Collected data:

.....

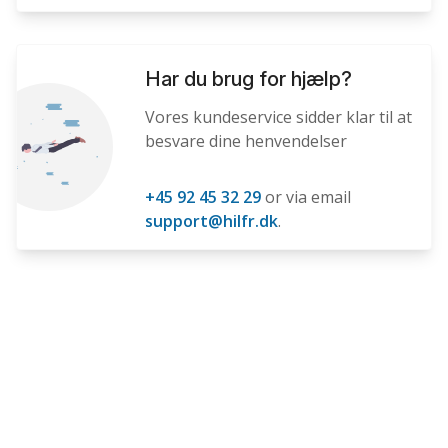
Har du brug for hjælp?
Vores kundeservice sidder klar til at
besvare dine henvendelser
+45 92 45 32 29
or via email
support@hilfr.dk
.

.....

__ABOUT THIS EXERCISE__:
Give every entry again verbatim, with no pictures.

__EXERCISE RESPONSE__:
Har du brug for hjælp?
Vores kundeservice sidder klar til at
besvare dine henvendelser
+45 92 45 32 29
or via email
support@hilfr.dk
.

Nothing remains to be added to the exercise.